AUSTRALIAN state legislatures are falling like dominoes to radical abortion laws, with New South Wales the next state tabling abortion-to-birth legislation.
The Reproductive Health Care Reform Bill 2019 passed the NSW lower house 59-31 just before 11pm on August 8.
It still has to pass the state senate.
Sydney Archbishop Anthony Fisher condemned the introduction of the bill, which would decriminalise abortion.
Like Queensland’s 2018 abortion legislation, NSW would sign up to abortion on demand for women up to 22 weeks pregnant.
After 22 weeks, the abortion could be legally undertaken with the consent of two doctors.
Making abortion more widespread
Archbishop Fisher said the new legislation was an attack on the sanctity of life and must be strongly opposed.
“New attempts to make abortion even more widely available in NSW are deeply troubling,” he said.
“The measure of a society is how it protects its most vulnerable, be they unborn children; their mothers who are too often pressured emotionally, financially and even physically to choose against the life of their child; or the sick and frail elderly.”
Pro-life organisation Emily’s Voice communications specialist Claire van Ryn said in a blog-post there would be no protection for women or babies.
She said up to 22 weeks, any girl or woman, of any age, for any reason, could ask for an abortion.
Statistics out of Victoria showed there were 310 late-term abortions in 2016, 40 per cent of which were for psychosocial reasons.
Of those, 33 babies were born alive and later died from prematurity.

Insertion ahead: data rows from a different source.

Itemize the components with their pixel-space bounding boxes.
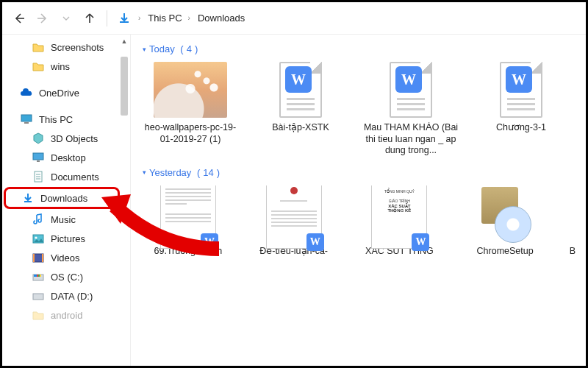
file-item[interactable]: W Đề-tiểu-luận-cá- — [248, 185, 340, 258]
wps-badge-icon: W — [201, 233, 218, 251]
explorer-window: › This PC› Downloads Screenshots wins On… — [0, 0, 588, 368]
file-item[interactable]: TỔNG MINH QUÝGIÁO TRÌNHXÁC SUẤTTHỐNG KÊ … — [354, 185, 445, 258]
music-icon — [32, 213, 45, 226]
svg-rect-8 — [33, 254, 35, 262]
document-icon: W — [264, 62, 337, 118]
pictures-icon — [32, 232, 45, 245]
documents-icon — [32, 170, 45, 183]
breadcrumb-thispc[interactable]: This PC› — [148, 13, 190, 24]
sidebar-scrollbar[interactable]: ▲ — [118, 35, 130, 366]
svg-rect-11 — [34, 275, 37, 277]
sidebar-item-documents[interactable]: Documents — [2, 167, 130, 186]
wps-badge-icon: W — [306, 233, 324, 251]
svg-rect-15 — [33, 294, 43, 300]
wps-badge-icon: W — [412, 233, 429, 251]
svg-rect-14 — [40, 275, 41, 277]
svg-point-16 — [290, 187, 298, 194]
sidebar-item-music[interactable]: Music — [2, 210, 130, 229]
svg-rect-0 — [21, 115, 32, 121]
sidebar-item-pictures[interactable]: Pictures — [2, 229, 130, 248]
forward-button[interactable] — [36, 12, 49, 25]
today-items: heo-wallpapers-pc-19-01-2019-27 (1) W Bà… — [143, 62, 580, 157]
file-item[interactable]: W 69.TruongKhanh — [143, 185, 234, 258]
document-preview: TỔNG MINH QUÝGIÁO TRÌNHXÁC SUẤTTHỐNG KÊ … — [362, 185, 436, 241]
sidebar-item-android[interactable]: android — [2, 305, 130, 325]
document-icon: W — [374, 62, 448, 118]
downloads-icon — [21, 191, 35, 205]
scroll-thumb[interactable] — [121, 57, 128, 116]
file-item[interactable]: W Mau THAM KHẢO (Bai thi tieu luan ngan … — [363, 62, 459, 157]
svg-rect-2 — [33, 153, 43, 160]
folder-icon — [32, 308, 45, 322]
sidebar-item-screenshots[interactable]: Screenshots — [2, 38, 130, 57]
file-list[interactable]: ▾ Today (4) heo-wallpapers-pc-19-01-2019… — [131, 35, 586, 366]
document-icon: W — [484, 62, 558, 118]
svg-rect-13 — [38, 275, 40, 277]
sidebar-item-wins[interactable]: wins — [2, 57, 130, 76]
collapse-icon: ▾ — [143, 169, 146, 176]
toolbar-divider — [107, 10, 107, 26]
svg-rect-3 — [37, 160, 40, 162]
disk-icon — [32, 289, 45, 302]
desktop-icon — [32, 151, 45, 164]
3d-objects-icon — [32, 132, 45, 145]
address-bar[interactable]: › This PC› Downloads — [118, 12, 245, 25]
scroll-up-icon[interactable]: ▲ — [121, 38, 128, 45]
svg-rect-9 — [42, 254, 43, 262]
sidebar-item-videos[interactable]: Videos — [2, 248, 130, 267]
sidebar-item-onedrive[interactable]: OneDrive — [2, 83, 130, 102]
chevron-right-icon: › — [138, 14, 140, 22]
collapse-icon: ▾ — [143, 46, 146, 53]
this-pc-icon — [20, 113, 33, 126]
downloads-path-icon — [118, 12, 131, 25]
breadcrumb-downloads[interactable]: Downloads — [198, 13, 245, 24]
body: Screenshots wins OneDrive This PC 3D Obj… — [2, 35, 586, 366]
document-preview: W — [151, 185, 225, 241]
svg-rect-1 — [24, 122, 29, 124]
back-button[interactable] — [12, 12, 26, 25]
yesterday-items: W 69.TruongKhanh W — [143, 185, 580, 258]
document-preview: W — [257, 185, 331, 241]
file-item[interactable]: ChromeSetup — [459, 185, 551, 258]
sidebar-item-thispc[interactable]: This PC — [2, 110, 130, 129]
sidebar-item-data-d[interactable]: DATA (D:) — [2, 286, 130, 305]
svg-rect-7 — [33, 254, 43, 262]
file-item[interactable]: B — [565, 185, 580, 258]
sidebar-item-downloads[interactable]: Downloads — [4, 187, 120, 209]
installer-icon — [468, 185, 542, 241]
group-header-today[interactable]: ▾ Today (4) — [143, 43, 580, 54]
sidebar-item-os-c[interactable]: OS (C:) — [2, 267, 130, 286]
folder-icon — [32, 40, 45, 54]
file-item[interactable]: W Chương-3-1 — [473, 62, 569, 157]
svg-point-6 — [35, 236, 37, 238]
group-header-yesterday[interactable]: ▾ Yesterday (14) — [143, 167, 580, 178]
recent-dropdown[interactable] — [60, 12, 73, 25]
navigation-pane[interactable]: Screenshots wins OneDrive This PC 3D Obj… — [2, 35, 131, 366]
sidebar-item-3dobjects[interactable]: 3D Objects — [2, 129, 130, 148]
file-item[interactable]: heo-wallpapers-pc-19-01-2019-27 (1) — [143, 62, 238, 157]
up-button[interactable] — [83, 12, 96, 25]
disk-icon — [32, 270, 45, 283]
document-preview — [565, 185, 580, 241]
folder-icon — [32, 60, 45, 73]
svg-rect-12 — [37, 275, 38, 277]
toolbar: › This PC› Downloads — [2, 2, 586, 35]
file-item[interactable]: W Bài-tập-XSTK — [253, 62, 348, 157]
videos-icon — [32, 251, 45, 264]
sidebar-item-desktop[interactable]: Desktop — [2, 148, 130, 167]
image-thumbnail — [154, 62, 227, 118]
onedrive-icon — [20, 86, 33, 99]
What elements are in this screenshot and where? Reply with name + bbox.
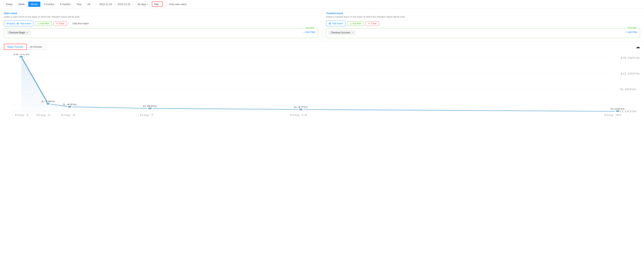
start-add-filter-button[interactable]: ⊿ Add filter (35, 21, 52, 26)
all-periods-tab[interactable]: All Periods (26, 44, 45, 50)
start-clear-button[interactable]: ✕ Clear (54, 21, 67, 26)
tracked-event-tag-close[interactable]: ✕ (351, 31, 353, 34)
svg-text:5.00%: 5.00% (620, 88, 636, 91)
svg-text:0.83%: 0.83% (143, 105, 157, 107)
svg-point-14 (298, 108, 303, 110)
tracked-event-tag: Checkout Success ✕ (328, 30, 355, 35)
svg-text:18.31%: 18.31% (13, 54, 30, 56)
svg-text:Day 30: Day 30 (604, 113, 621, 116)
week-button[interactable]: Week (16, 2, 28, 7)
start-event-desc: Select a start event on the basis of whi… (4, 16, 318, 18)
chart-area: 15.00% 10.00% 5.00% 0.00% 18 (0, 50, 644, 120)
svg-point-11 (46, 103, 50, 105)
cloud-download-icon[interactable]: ☁ (636, 44, 640, 49)
tracked-filter-icon: ⊿ (350, 22, 352, 25)
toolbar: Today Week Month 3 months 6 months Year … (0, 0, 644, 9)
plus-circle-icon: &#oplus; (6, 22, 16, 25)
retention-chart: 15.00% 10.00% 5.00% 0.00% 18 (12, 54, 640, 116)
six-months-button[interactable]: 6 months (58, 2, 73, 7)
new-users-label-text: Only new users (169, 3, 187, 6)
date-separator: — (114, 3, 116, 6)
start-event-tag: Checkout Begin ✕ (6, 30, 30, 35)
svg-point-10 (19, 56, 24, 58)
new-users-toggle[interactable]: Only new users (165, 3, 187, 6)
start-add-event-button[interactable]: &#oplus; ⊕ Add event (4, 21, 33, 26)
svg-text:1.43%: 1.43% (63, 103, 76, 106)
tracked-clear-button[interactable]: ✕ Clear (366, 21, 379, 26)
tracked-included-label: Included (626, 27, 638, 29)
start-event-actions: &#oplus; ⊕ Add event ⊿ Add filter ✕ Clea… (4, 21, 318, 26)
svg-point-13 (148, 107, 152, 109)
dropdown-arrow-icon: ▾ (147, 3, 148, 5)
date-from: 2022.11.16 (98, 3, 113, 6)
svg-text:15.00%: 15.00% (620, 56, 640, 59)
clear-x-icon: ✕ (56, 22, 58, 25)
tracked-event-panel: Tracked event Select a tracked event on … (322, 9, 644, 41)
days-range-label: 30 days (137, 3, 146, 6)
year-button[interactable]: Year (74, 2, 84, 7)
new-users-checkbox[interactable] (165, 3, 168, 6)
tracked-add-event-button[interactable]: ⊕ Add event (326, 21, 346, 26)
start-event-tag-close[interactable]: ✕ (26, 31, 28, 34)
svg-text:Day 1: Day 1 (15, 113, 29, 116)
svg-text:0.47%: 0.47% (294, 106, 308, 108)
tracked-event-desc: Select a tracked event on the basis of w… (326, 16, 640, 18)
date-to: 2022.12.15 (117, 3, 131, 6)
three-months-button[interactable]: 3 months (41, 2, 56, 7)
tracked-event-title: Tracked event (326, 12, 640, 15)
svg-marker-9 (21, 57, 618, 111)
major-periods-tab[interactable]: Major Periods (4, 44, 27, 50)
svg-text:0.00%: 0.00% (620, 110, 636, 113)
tracked-add-filter-link[interactable]: + Add Filter (626, 31, 638, 34)
tracked-plus-circle-icon: ⊕ (328, 22, 331, 25)
tracked-add-filter-button[interactable]: ⊿ Add filter (347, 21, 364, 26)
day-select-dropdown[interactable]: Day ▾ (152, 2, 163, 7)
svg-point-15 (616, 110, 620, 112)
only-first-match-toggle[interactable]: Only first match (68, 22, 89, 25)
period-tabs: Major Periods All Periods (4, 44, 45, 50)
svg-text:0.02%: 0.02% (611, 107, 624, 110)
svg-text:Day 14: Day 14 (290, 113, 307, 116)
event-panels: Start event Select a start event on the … (0, 9, 644, 41)
next-date-button[interactable]: › (132, 2, 134, 7)
tracked-event-included-area: Included Checkout Success ✕ + Add Filter (326, 28, 640, 38)
start-event-included-area: Included Checkout Begin ✕ + Add Filter (4, 28, 318, 38)
svg-text:Day 2: Day 2 (36, 113, 50, 116)
svg-text:Day 7: Day 7 (140, 113, 154, 116)
svg-text:2.18%: 2.18% (41, 100, 55, 103)
tracked-clear-x-icon: ✕ (368, 22, 370, 25)
start-event-panel: Start event Select a start event on the … (0, 9, 322, 41)
start-event-title: Start event (4, 12, 318, 15)
prev-date-button[interactable]: ‹ (95, 2, 98, 7)
start-included-label: Included (304, 27, 316, 29)
tracked-event-actions: ⊕ Add event ⊿ Add filter ✕ Clear (326, 21, 640, 26)
date-navigation: ‹ 2022.11.16 — 2022.12.15 › (95, 2, 134, 7)
filter-icon: ⊿ (38, 22, 40, 25)
days-dropdown[interactable]: 30 days ▾ (135, 2, 150, 7)
svg-point-12 (68, 106, 72, 108)
day-select-arrow-icon: ▾ (160, 3, 160, 5)
month-button[interactable]: Month (28, 2, 40, 7)
today-button[interactable]: Today (3, 2, 15, 7)
svg-text:Day 3: Day 3 (61, 113, 75, 116)
only-first-match-label: Only first match (72, 22, 89, 25)
all-button[interactable]: All (85, 2, 93, 7)
day-select-label: Day (154, 3, 159, 6)
only-first-match-checkbox[interactable] (68, 22, 71, 25)
svg-text:10.00%: 10.00% (620, 72, 640, 75)
start-add-filter-link[interactable]: + Add Filter (304, 31, 316, 34)
chart-container: 15.00% 10.00% 5.00% 0.00% 18 (12, 54, 640, 116)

Ms van Ryn said that, in 2016, then Queensland health minister Cameron Dick told Parliament 27 unborn Queenslanders survived abortions the previous year and eventually died.
Protecting human life paramount
Archbishop Fisher said rather than pursuing laws that would lead to more abortions, society should be investing in ways to support pregnant women who felt they had no other choice.
“I urge all Catholics to rally against this proposed law and, at the same time, recommit ourselves to reaching out with prayer and practical support for women in crisis,” he said.
“We must tell our elected MPs that if they are serious about wanting to protect human life they must reject this bill.”
As the bill was introduced to Parliament on August 1, a Rally for Life brought hundreds of pro-life protesters to the street outside NSW Parliament.
Addressing the rally, Liberal State MP Nathaniel Smith said he was disgusted at how the bill was “rammed” through Parliament.
“This is not an issue like a hip replacement, a nose job, a fake tan – this is a human being,” he said.
“This will not protect women, this should not be going into the health care act, it should remain in the Crimes Act.”
The bill has the backing of NSW Premier Gladys Berejiklian and NSW Health Minister Brad Hazzard, and has 15 co-sponsors, the most of any bill in the state’s history.
But there has been significant parliamentary backlash.
Finance Minister Damien Tudehope, in an opinion column in The Sydney Morning Herald, decried the bill as “unjust”.
The state bill was raised in the Federal Parliament too.
During question time, Member for New England Barnaby Joyce referred to his newborn son Tom in criticism of the abortion bill.
“Long before he was born … Tom had rights even though he was not conscious of them – they should not be removed by a parliament,” he told the Lower House in Canberra.
“The hour of birth is an arbitrary point in modern medicine.”